The Common Shares have been duly authorized and, upon payment and delivery in accordance with the Stock Purchase Agreement, will be, validly issued, fully paid and nonassessable.
   
4.
The statements made in the Proxy Statement/Prospectus under the caption “Description of Capital Stock”, insofar as they purport to constitute summaries of the terms of the Common Stock and Preferred Stock, constitute accurate summaries of the terms of such Common Stock and Preferred Stock in all material respects.
   
5.
No consent, approval, authorization, order, registration or qualification of or with any federal or Florida governmental agency or body, to such Counsel’s knowledge, any federal or Florida court or any Florida court acting pursuant to the Florida Business Corporation Act is required for the issue and sale of the shares of Common Stock by the Company or the issuance of the shares of Convertible Preference Stock by the Company, except for the registration under the Securities Act of such shares, and such consents, approvals, authorizations, registrations or qualifications as may be required under state securities or Blue Sky laws in connection with the purchase shares of Common Stock by the Purchaser.




6.
There are no preemptive rights under federal or Florida law to subscribe for or purchase shares of the Common Stock.
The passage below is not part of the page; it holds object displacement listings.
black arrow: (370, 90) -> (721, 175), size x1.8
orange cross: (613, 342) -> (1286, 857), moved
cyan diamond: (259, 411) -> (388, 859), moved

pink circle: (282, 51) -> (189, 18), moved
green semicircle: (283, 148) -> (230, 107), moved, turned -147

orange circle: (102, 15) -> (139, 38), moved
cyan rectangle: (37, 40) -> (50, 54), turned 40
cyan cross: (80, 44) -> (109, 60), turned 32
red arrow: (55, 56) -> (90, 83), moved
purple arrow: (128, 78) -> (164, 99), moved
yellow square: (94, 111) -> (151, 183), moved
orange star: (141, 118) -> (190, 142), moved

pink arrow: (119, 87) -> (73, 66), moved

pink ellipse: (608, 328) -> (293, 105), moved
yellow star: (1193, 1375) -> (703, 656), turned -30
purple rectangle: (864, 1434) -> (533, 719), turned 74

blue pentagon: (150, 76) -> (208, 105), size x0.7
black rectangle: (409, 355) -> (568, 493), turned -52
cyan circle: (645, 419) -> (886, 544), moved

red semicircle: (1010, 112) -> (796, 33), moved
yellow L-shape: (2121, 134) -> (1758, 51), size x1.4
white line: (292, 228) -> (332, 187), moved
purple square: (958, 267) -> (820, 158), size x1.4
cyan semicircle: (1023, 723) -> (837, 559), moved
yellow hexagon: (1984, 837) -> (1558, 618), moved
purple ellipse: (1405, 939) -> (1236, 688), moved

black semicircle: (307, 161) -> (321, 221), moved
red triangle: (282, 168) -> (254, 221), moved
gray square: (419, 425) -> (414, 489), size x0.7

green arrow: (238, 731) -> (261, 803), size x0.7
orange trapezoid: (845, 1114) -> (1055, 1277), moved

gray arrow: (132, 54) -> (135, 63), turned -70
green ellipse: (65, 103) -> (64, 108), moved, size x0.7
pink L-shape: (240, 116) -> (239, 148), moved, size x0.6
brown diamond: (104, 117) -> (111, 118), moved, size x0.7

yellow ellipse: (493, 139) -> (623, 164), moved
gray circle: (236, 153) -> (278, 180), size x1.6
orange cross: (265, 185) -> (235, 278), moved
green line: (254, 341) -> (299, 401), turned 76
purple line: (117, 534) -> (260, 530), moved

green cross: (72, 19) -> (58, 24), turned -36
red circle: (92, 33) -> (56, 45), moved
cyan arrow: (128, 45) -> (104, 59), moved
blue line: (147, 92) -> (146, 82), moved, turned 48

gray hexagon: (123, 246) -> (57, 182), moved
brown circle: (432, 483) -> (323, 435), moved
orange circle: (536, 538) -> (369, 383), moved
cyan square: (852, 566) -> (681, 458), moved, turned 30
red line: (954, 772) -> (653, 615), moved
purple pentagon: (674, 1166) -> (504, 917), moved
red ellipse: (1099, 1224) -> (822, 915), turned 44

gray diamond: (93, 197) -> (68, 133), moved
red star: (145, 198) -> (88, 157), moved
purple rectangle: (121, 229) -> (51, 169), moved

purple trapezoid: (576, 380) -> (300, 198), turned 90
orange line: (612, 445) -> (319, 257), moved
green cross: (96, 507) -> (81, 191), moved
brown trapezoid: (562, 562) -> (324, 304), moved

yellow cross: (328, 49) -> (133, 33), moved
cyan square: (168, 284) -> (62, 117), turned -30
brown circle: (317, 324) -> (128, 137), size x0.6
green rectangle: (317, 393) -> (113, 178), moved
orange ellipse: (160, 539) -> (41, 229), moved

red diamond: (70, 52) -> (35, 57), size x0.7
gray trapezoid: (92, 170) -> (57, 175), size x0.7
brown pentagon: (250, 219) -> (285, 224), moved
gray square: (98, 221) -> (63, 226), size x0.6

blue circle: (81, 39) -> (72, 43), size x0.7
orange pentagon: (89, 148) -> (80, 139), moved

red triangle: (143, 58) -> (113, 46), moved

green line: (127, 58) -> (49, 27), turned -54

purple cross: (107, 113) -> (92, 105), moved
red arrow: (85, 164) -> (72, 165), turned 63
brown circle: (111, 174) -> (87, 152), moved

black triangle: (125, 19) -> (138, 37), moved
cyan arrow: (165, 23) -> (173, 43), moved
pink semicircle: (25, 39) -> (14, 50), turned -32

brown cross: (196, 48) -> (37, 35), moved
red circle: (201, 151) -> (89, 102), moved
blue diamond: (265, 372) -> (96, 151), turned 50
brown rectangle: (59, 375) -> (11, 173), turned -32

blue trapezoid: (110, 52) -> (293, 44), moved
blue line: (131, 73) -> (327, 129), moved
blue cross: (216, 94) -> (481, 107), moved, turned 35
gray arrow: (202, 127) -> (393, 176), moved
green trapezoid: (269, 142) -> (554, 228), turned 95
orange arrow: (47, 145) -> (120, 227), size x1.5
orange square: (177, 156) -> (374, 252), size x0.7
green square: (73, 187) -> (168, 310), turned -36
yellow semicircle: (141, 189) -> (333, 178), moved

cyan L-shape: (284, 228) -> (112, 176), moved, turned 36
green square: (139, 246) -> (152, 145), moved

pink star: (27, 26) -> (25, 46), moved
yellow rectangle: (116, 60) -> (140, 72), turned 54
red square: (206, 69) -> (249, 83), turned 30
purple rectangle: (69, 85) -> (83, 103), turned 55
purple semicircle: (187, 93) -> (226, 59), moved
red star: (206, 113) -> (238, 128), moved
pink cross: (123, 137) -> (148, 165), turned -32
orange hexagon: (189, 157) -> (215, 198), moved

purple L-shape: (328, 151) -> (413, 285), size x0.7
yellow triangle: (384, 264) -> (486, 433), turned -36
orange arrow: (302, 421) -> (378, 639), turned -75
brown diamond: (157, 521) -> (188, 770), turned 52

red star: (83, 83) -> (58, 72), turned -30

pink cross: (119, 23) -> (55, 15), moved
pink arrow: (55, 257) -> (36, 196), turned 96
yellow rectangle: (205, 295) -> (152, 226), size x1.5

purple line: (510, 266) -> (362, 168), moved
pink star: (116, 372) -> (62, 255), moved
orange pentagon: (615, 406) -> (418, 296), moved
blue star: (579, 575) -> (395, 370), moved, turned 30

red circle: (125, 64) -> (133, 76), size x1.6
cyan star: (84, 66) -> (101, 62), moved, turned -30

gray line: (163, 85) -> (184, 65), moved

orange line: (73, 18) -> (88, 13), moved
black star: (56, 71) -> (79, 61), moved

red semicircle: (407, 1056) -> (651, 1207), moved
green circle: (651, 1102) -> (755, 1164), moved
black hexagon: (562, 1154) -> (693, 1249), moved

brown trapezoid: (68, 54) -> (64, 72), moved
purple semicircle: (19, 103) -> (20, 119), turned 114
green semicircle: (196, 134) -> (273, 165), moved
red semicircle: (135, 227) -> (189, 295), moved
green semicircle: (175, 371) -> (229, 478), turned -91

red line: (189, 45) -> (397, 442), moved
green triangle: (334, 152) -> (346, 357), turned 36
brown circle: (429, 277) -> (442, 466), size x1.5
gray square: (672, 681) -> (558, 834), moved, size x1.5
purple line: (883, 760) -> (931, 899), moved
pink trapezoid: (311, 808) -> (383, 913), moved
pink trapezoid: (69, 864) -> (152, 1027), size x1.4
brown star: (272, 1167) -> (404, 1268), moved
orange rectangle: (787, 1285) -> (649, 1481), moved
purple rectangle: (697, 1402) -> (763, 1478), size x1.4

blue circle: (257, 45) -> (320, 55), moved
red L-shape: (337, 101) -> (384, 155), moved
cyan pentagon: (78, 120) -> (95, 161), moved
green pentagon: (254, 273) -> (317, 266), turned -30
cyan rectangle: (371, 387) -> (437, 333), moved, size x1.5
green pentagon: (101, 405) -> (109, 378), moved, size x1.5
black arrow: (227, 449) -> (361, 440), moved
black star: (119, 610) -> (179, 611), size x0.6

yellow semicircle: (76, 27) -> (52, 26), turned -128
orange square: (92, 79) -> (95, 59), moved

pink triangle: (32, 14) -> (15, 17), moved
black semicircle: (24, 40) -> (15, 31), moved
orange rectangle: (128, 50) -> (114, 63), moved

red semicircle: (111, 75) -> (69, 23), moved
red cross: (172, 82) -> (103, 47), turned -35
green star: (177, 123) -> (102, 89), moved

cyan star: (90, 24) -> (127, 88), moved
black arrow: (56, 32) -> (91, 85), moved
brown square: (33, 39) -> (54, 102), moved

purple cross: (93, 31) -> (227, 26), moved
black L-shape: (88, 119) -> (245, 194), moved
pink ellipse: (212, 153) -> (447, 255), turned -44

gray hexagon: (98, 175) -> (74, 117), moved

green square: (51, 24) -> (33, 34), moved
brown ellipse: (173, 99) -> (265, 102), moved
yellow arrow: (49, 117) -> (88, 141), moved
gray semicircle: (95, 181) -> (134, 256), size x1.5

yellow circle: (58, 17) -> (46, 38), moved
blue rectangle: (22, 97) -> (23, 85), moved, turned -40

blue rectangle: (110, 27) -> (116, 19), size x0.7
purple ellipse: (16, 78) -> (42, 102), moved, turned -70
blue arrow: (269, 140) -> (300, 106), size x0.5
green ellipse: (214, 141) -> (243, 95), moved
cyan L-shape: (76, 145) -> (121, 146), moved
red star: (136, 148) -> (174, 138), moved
There are no preemptive or other rights to subscribe for or purchase, nor any restriction upon the voting or transfer of, any shares of the Common Stock pursuant to the Company’s Articles of Incorporation or By-laws or any agreement or other instrument filed on the annexed schedule furnished to us by the Company.
   
7.
To such Counsel’s knowledge, there are no statutes or pending or threatened legal or governmental proceedings against the Company required to be described in the Proxy Statement/Prospectus which are not described as required, or any contracts or documents to which the Company is a party of a character required to be described in the Proxy Statement/Prospectus or to be filed as exhibits to the Proxy Statement/Prospectus or incorporated by reference therein that are not described and filed or incorporated by reference as required.
   
8.
The authorized capital stock of the Company consists of 500,000,000 shares of Common Stock, par value $0.001 per share, and 300,000,000 shares of Preferred Stock, par value of $0.001 per share.
   
9.
The Company is not an “investment company” within the meaning of and subject to regulation under the Investment Company Act of 1940, as amended.